Molality = #mols/kg solvent
mols = g/molar mass
mols (NH4)2SO4 = 78.0g x (1 mol/molar mass) = ??
100.0 g H2O = 0.100 kg.
Plug and chug.
Post your work if you get stuck.
To find the molality of a solution, you need to determine the moles of solute and the mass of the solvent.
Step 1: Calculate the moles of solute (ammonium sulfate).
To find the moles of (NH4)2SO4, you can use its molar mass.

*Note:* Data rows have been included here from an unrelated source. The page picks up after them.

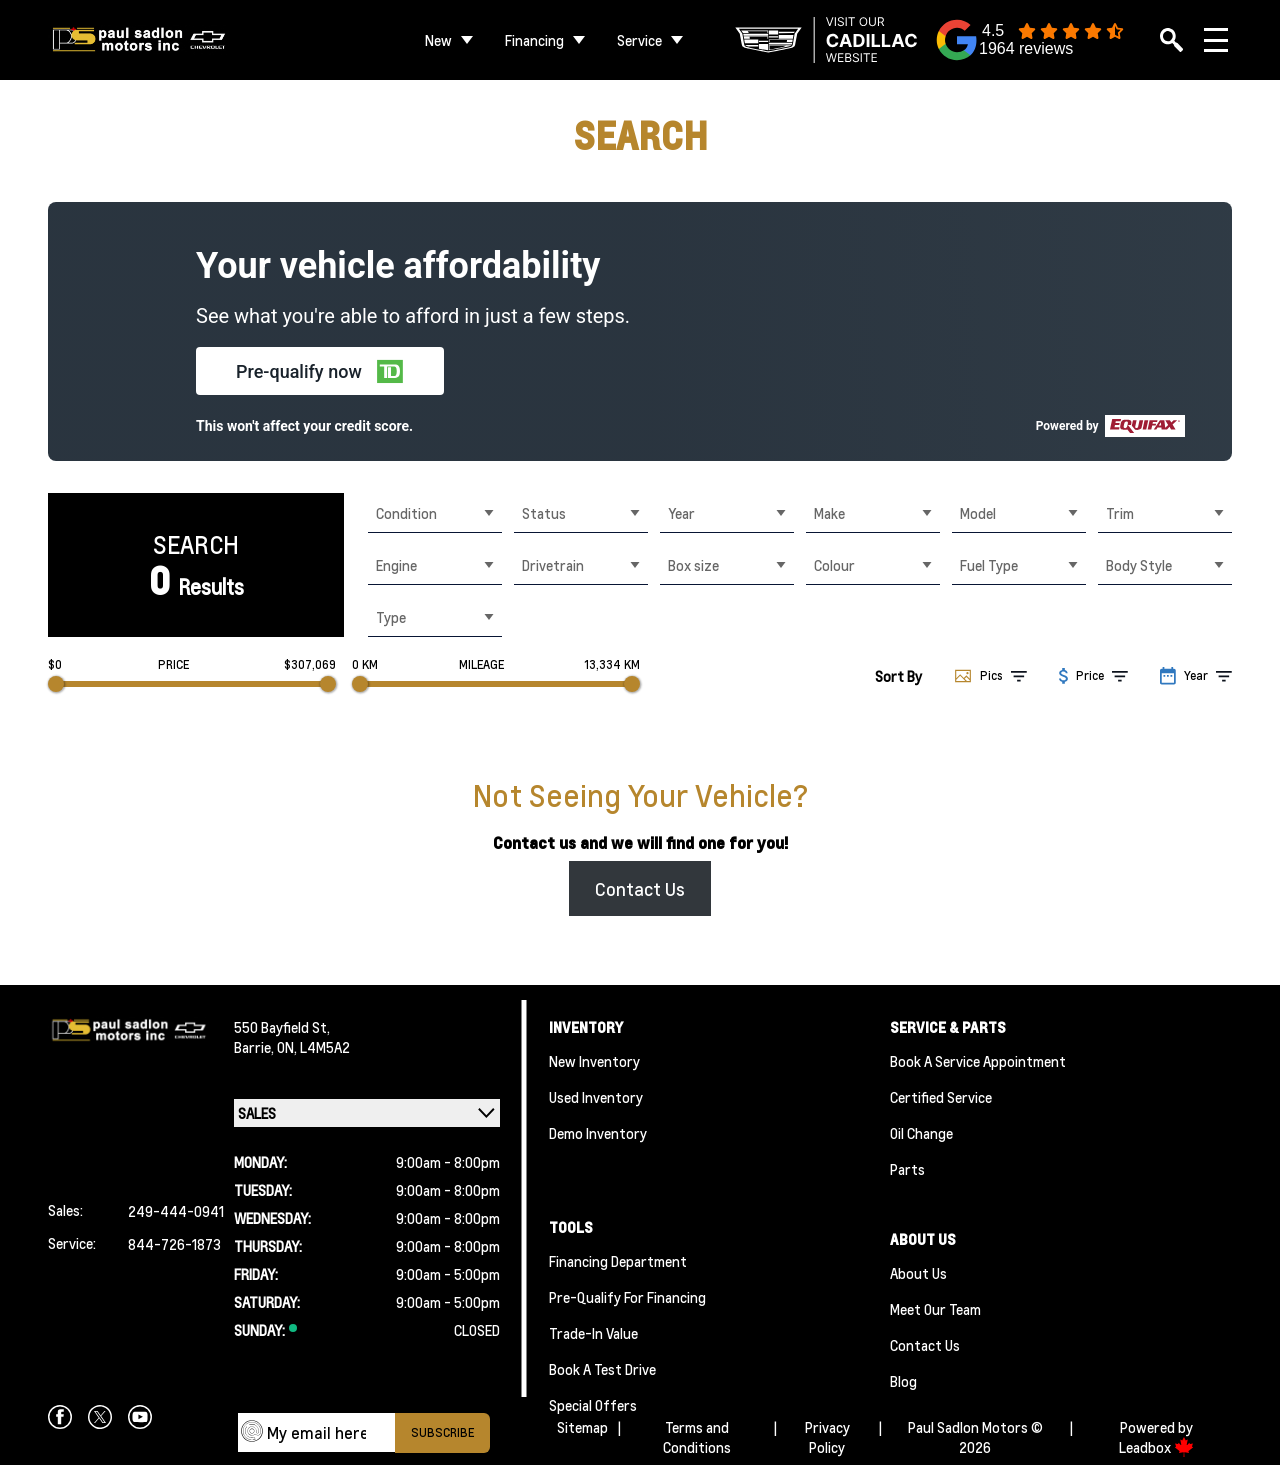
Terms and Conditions (697, 1437)
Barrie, (255, 1047)
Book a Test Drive (602, 1369)
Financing (534, 40)
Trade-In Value (593, 1333)
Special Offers (593, 1405)
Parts (907, 1169)
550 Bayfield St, (282, 1027)
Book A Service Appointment (978, 1061)
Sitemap (582, 1427)
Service (639, 40)
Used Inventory (596, 1097)
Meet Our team (935, 1309)
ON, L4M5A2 (313, 1047)
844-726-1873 (174, 1244)
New (438, 40)
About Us (918, 1273)
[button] (320, 371)
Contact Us (640, 888)
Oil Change (921, 1133)
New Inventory (594, 1061)
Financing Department (618, 1261)
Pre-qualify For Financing (627, 1297)
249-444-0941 (176, 1211)
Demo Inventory (598, 1133)
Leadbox (1156, 1447)
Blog (903, 1381)
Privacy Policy (827, 1437)
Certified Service (941, 1097)
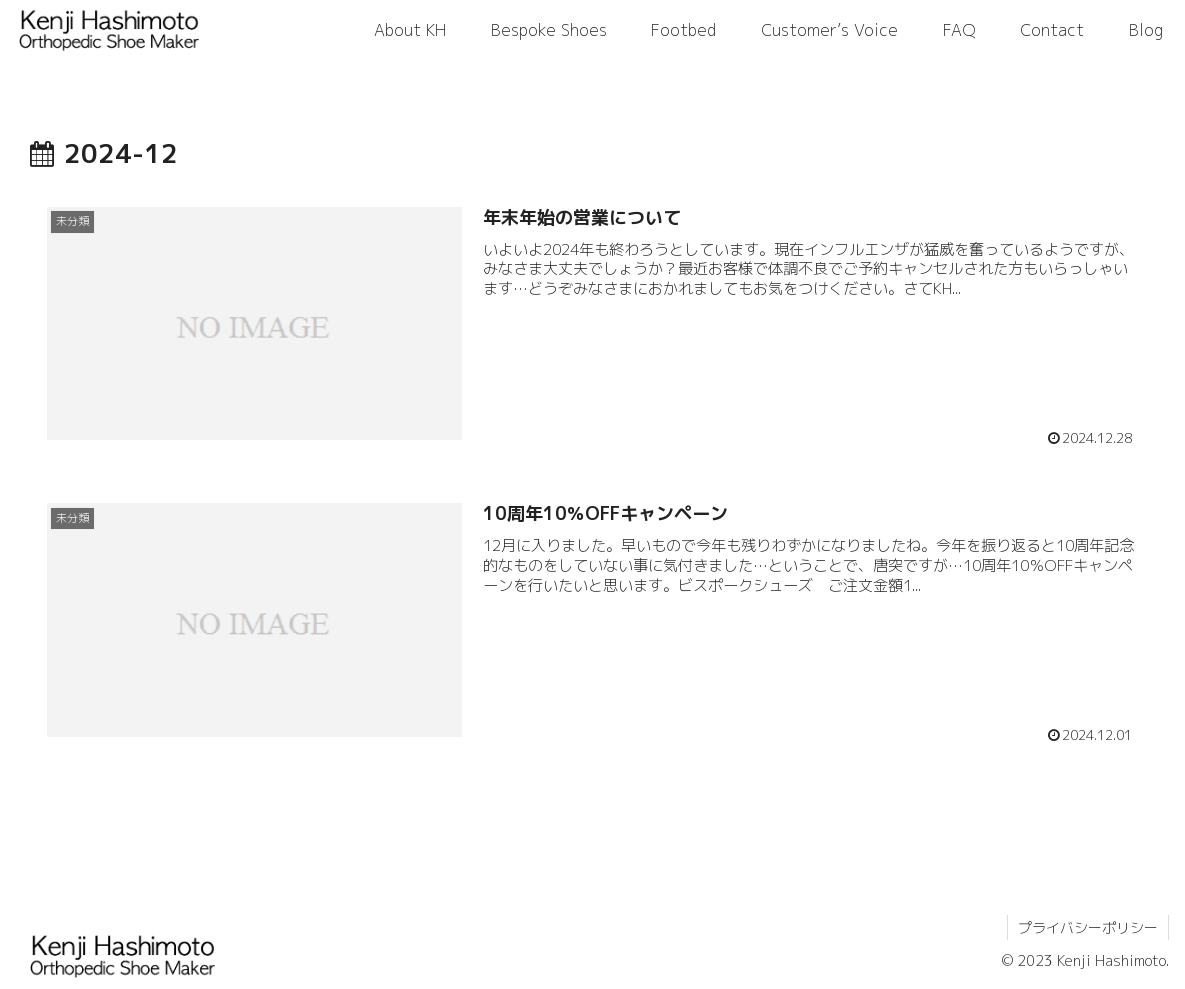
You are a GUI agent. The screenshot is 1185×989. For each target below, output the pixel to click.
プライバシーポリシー (1088, 927)
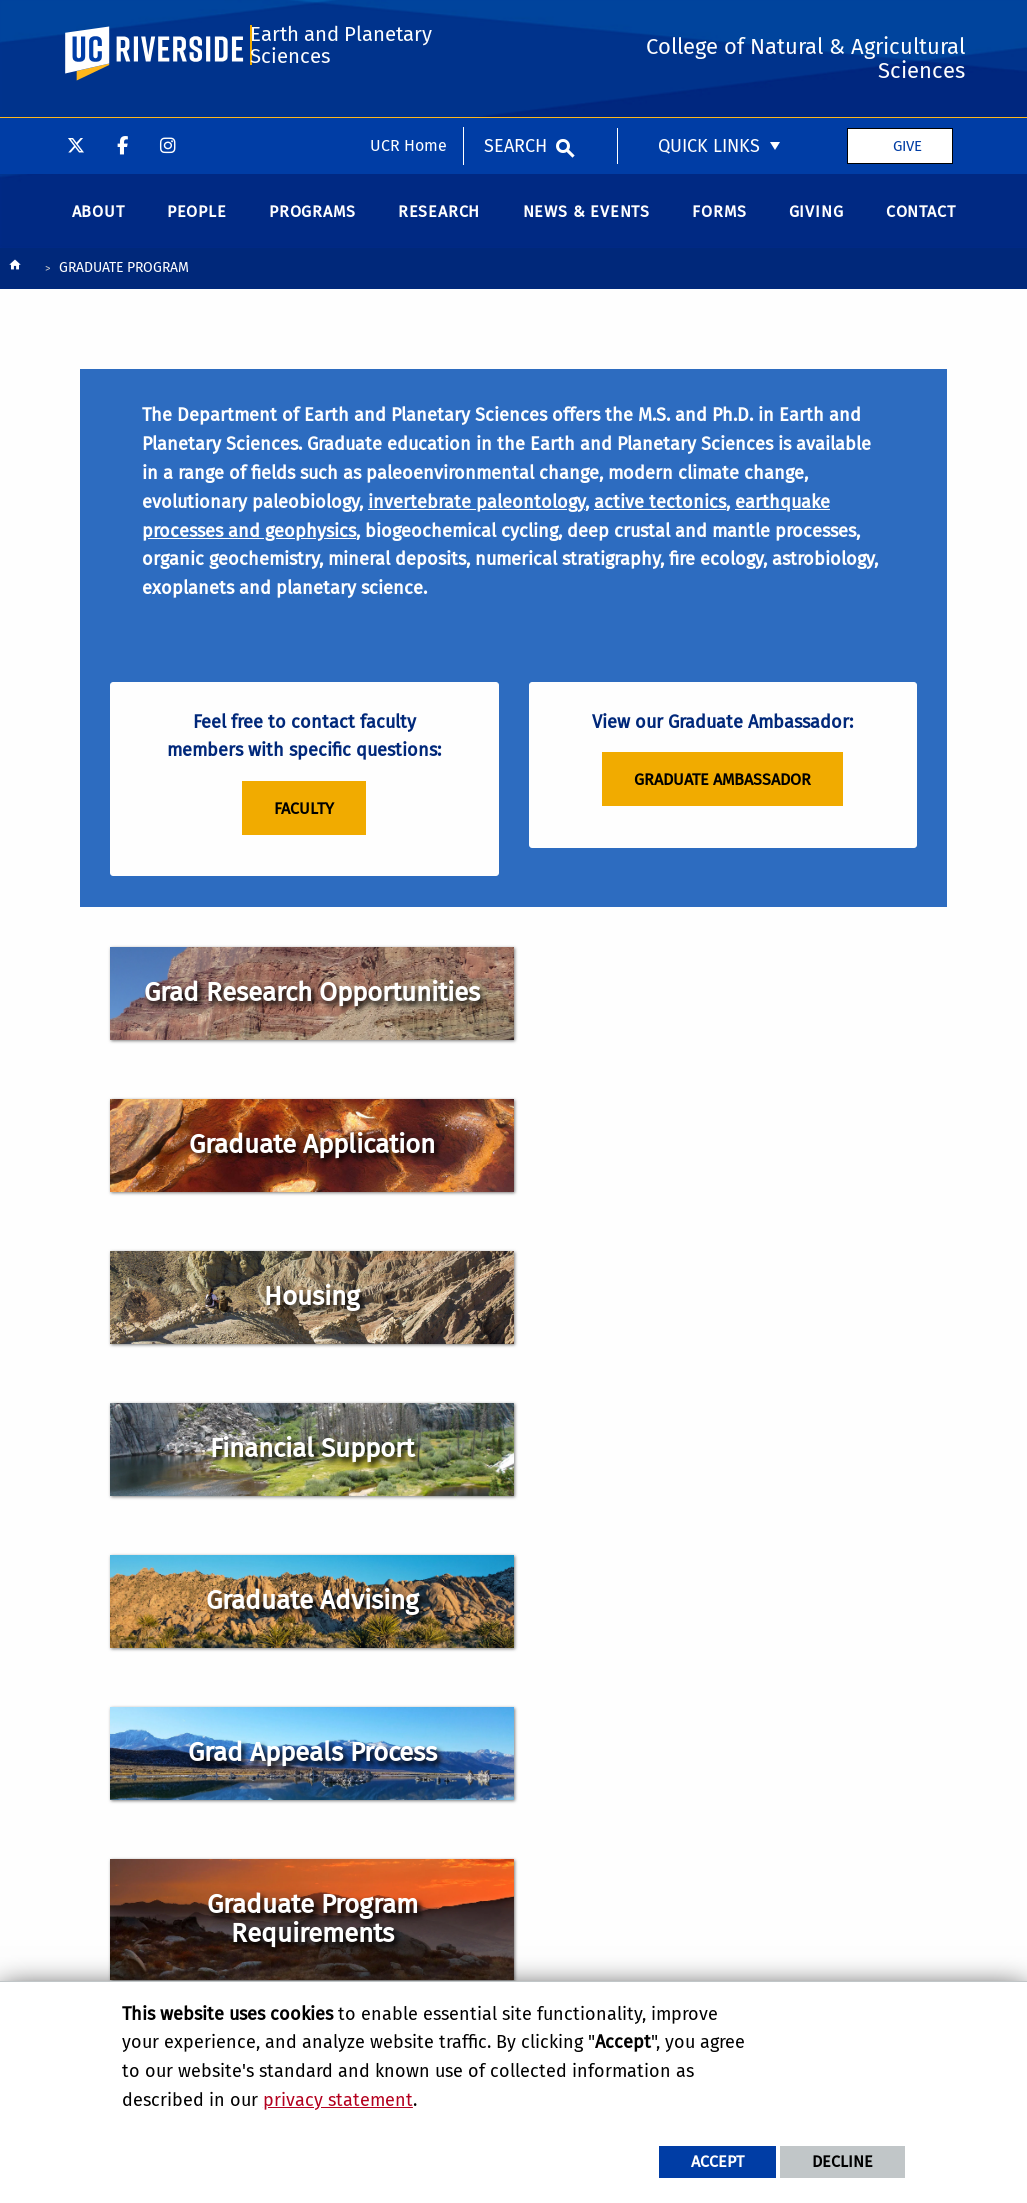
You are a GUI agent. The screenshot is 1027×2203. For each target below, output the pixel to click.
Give (907, 28)
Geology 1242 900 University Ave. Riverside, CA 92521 (593, 1627)
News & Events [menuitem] (586, 225)
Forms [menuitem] (719, 225)
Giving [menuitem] (816, 225)
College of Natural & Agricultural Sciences (601, 1845)
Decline (842, 2161)
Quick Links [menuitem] (709, 28)
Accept (717, 2161)
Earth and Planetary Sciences (340, 112)
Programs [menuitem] (312, 225)
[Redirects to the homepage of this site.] (15, 283)
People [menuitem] (197, 225)
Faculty (304, 829)
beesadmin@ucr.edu (656, 1694)
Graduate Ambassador (722, 800)
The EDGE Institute (591, 1968)
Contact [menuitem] (921, 225)
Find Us (578, 1736)
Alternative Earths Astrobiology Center (596, 1935)
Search (515, 28)
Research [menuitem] (439, 225)
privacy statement (338, 2100)
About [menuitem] (98, 225)
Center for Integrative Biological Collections (605, 1890)
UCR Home (408, 27)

Molar mass of (NH4)2SO4 = (2 * 14.01 g/mol) + (4 * 1.01 g/mol) + 32.07 g/mol + (4 * 16.00 g/mol) = 132.14 g/mol
To convert grams to moles, use the formula:
moles = mass (g) / molar mass (g/mol)
moles of (NH4)2SO4 = 78.0 g / 132.14 g/mol
Step 2: Calculate the mass of the solvent (water).
The mass of water is given as 100.0 grams.
Step 3: Calculate the molality.
Molality is defined as the number of moles of solute per kilogram of solvent. Since mass of water is given in grams, we need to convert it to kilograms.
molality = moles of solute / mass of solvent (in kg)
mass of solvent (in kg) = mass of water (g) / 1000
Substituting the values,
molality = (78.0 g / 132.14 g/mol) / (100.0 g / 1000)
molality = 0.590 mol / 0.100 kg
molality = 5.90 mol/kg
Therefore, the molality of the solution is 5.90 mol/kg.